Abstract
Background
Non-adherence to tuberculosis treatment is the most challenging and hindering factor for successful tuberculosis therapy. The long duration of tuberculosis treatment and the undesirable effects of anti-tuberculosis drugs result in non-adherence to treatment among pediatric patients. Hence, this study was aimed to evaluate pediatrics adherence status among tuberculosis pediatric patients on anti-tuberculosis treatment at Nekemte Specialized Hospital.
Methods
A health facility-based cross-sectional study design was used to recruit pediatric TB patients who were receiving their treatment between February 15 and March 15, 2019. Adherence to tuberculosis therapy was evaluated using data obtained from face-to-face interviews of their respective caregivers. The collected data were entered into EPI-manager 4.0.2 software and analyzed using SPSS version 24. Logistic regression was used to analyze the variables and variables with p-value <0.05 had a statistically significant association with the adherence to anti TB treatment.
Results
Among 202 participants involved in the study, 120 (59.4%) of them were males and 119 (58.9%) were in the age category of 11–15 years. A total of 166 (82.2%) of the patients had extra-pulmonary tuberculosis and 174 (86.1%) of them were in the intensive phase. Of the pediatric tuberculosis patients, 48 (73.3%) of them have adhered to the treatment regimen. Female gender [AOR: 3.3, 95% CI: 1.52–7.2], younger age (0–5 years) [AOR: 5.96 95% CI: 1.81–19.6], living in urban area [AOR: 3.73, 95% CI: 1.67–8.36], and patients who did not experience side effect [AOR: 2.87, 95% CI: 1.41–5.81] were predictors of good adherence to tuberculosis treatment up on multivariable logistic regression analysis.
Conclusion
The level of adherence observed in our study area was low. Age, sex, residence, and side effect experience showed an association with tuberculosis treatment adherence. Therefore, health care providers should educate all patients with tuberculosis before the initiation of anti-tuberculosis treatment.

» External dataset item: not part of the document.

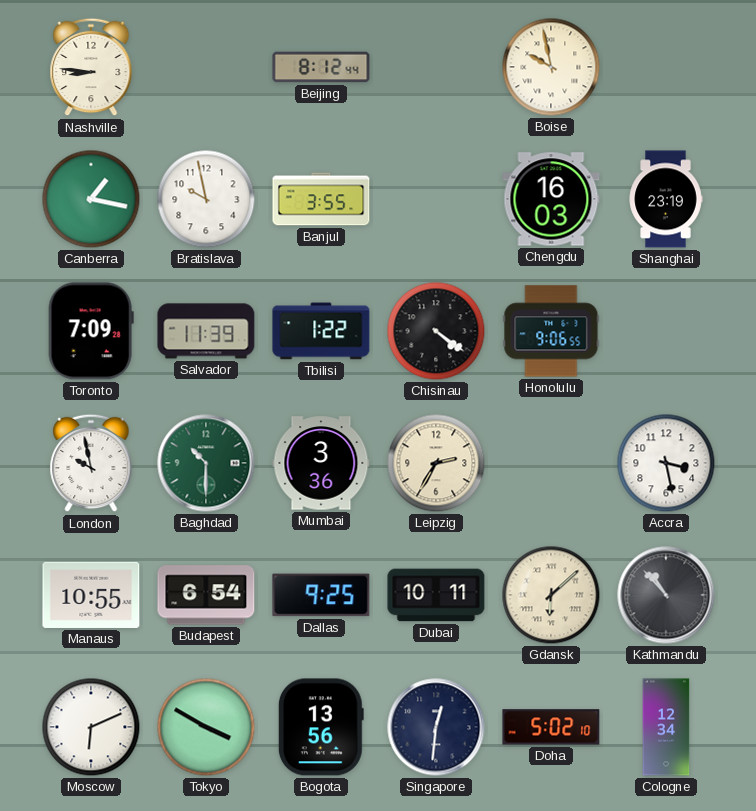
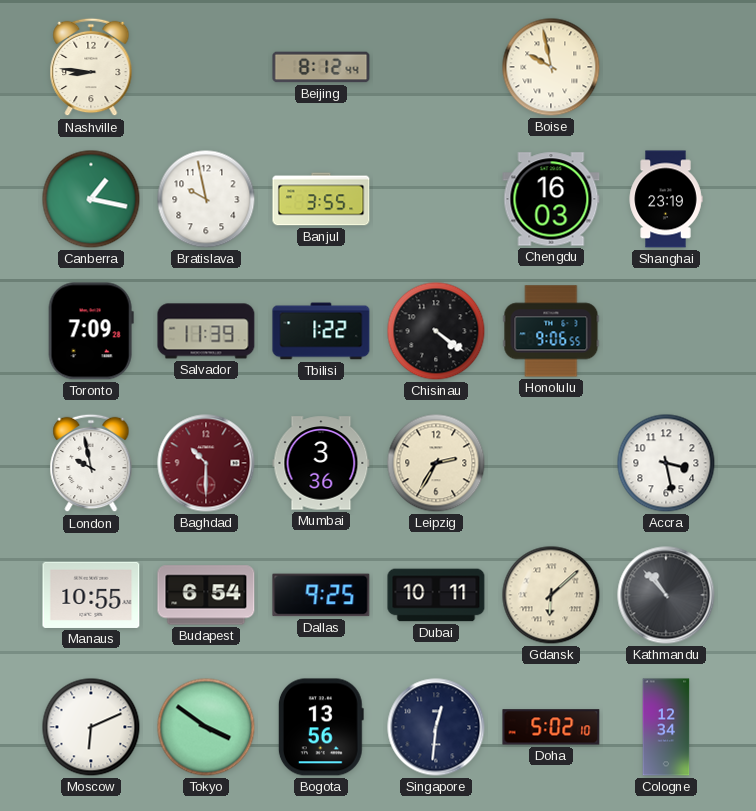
Baghdad dial: green -> burgundy
Tokyo: 3:50 -> 3:51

Keywords: adherence, pediatrics, tuberculosis, treatment, Ethiopia
Background
Globally, tuberculosis (TB) becomes a public health concern due to the emerging drug-resistant tuberculosis.1,2 It is the second cause of mortality after malaria, the third cause of hospital admissions, and the main reason for morbidity in Ethiopia.3
TB is the most common infectious disease in the pediatric population.4 Less than half of the estimated 1 million children sick from TB were diagnosed and reported to the World Health Organization (WHO) in 2018.5,6 An estimated 230,000 children died of TB, among which 80% were younger than five years old. Ninety-six percent of child deaths from TB occur before the treatment is ever started.7
Among the world’s 22 high-burden TB countries, Ethiopia ranked seventh. Approximately one million children are estimated to be infected by TB worldwide of which three fourth of them were found in the 22 high-burden countries including Ethiopia.5 Therefore, to decrease the disease prevalence, compressive intervention should be undertaken by different responsible organizations and stakeholders.8
Adherence among Pediatrics TB patients is complex which is affected by the patients themselves and the health care system.9 Non-adherences to TB treatment can increase TB prevalence and multi-drug resistant tuberculosis (MDR-TB) that in turn increases morbidity and mortality.3,10-12 Mortality from MDR-TB and extensively drug-resistant TB (XDR TB) groups was 4.4% and 9.3%, respectively.13
Concurrent human immune virus (HIV) and TB infection can increase the complexity of TB therapy and it is estimated that 50%of TB patients are co-infected with HIV.14 Both diseases place a big social, economic, and health burden. Patients with HIV and TB are likely to face more challenges because they have to get HIV care in addition to TB care. Because of their immune suppression, patients are more likely to get severe forms of TB.15,16
Non-adherence to tuberculosis treatment is the most challenging and hindering factor for successful tuberculosis therapy. Directly Observed Therapy (DOT) is introduced to ensure patient’s adherence to the treatment by giving every dose under direct observation and has been related to decreased rate of treatment failure, relapse and drug resistance. Despite this, its influence on decreasing TB incidence has been inadequate which happens when patients do not turn-up for treatment at the health facility.3,16-20
Despite poor TB treatment outcomes of pediatric patients, few studies were reported regarding adherence in Africa.9 Longer duration of anti TB drugs and their safety may add a particular challenge for non-adherence. However, individualized regimens for drug-resistant TB may help to overcome side effects and increase treatment success.14,19,21 Anti-TB treatment among pediatric patients is challenging due to a lack of pediatrics drug formulations and difficulties in monitoring drug toxicity. Unlike adults, all children should be treated for latent TB infection if identified.22
Adherence to long term treatment is crucial to TB control. A comprehensive approach to TB determinants and enhanced disease awareness may increase treatment adherence.4,14,18 Studying risk factors for non-adherence is also playing a paramount role to avoid MDR-TB.19 Determining the contributing factors for non- adherence is indispensable to reduce the TB disease burden and poor outcomes. Hence, this study was aimed to evaluate pediatrics adherence status among tuberculosis pediatric patients on anti-tuberculosis treatment at Nekemte Specialized Hospital.
Patients and Methods
Study Setting, Design and Study Period
A health facility-based cross-sectional study design was used to determine the level of adherence to anti-TB treatment among pediatric TB patients on follow up from February 15 to March 15, 2019 at Nekemte Specialized Hospital (NSH). NSH is found in Nekemte town, which is located 330 km to the west of Addis Ababa, the capital city of Ethiopia. The hospital is a specialized hospital and gives health services for more than 10 million people living in western Ethiopia.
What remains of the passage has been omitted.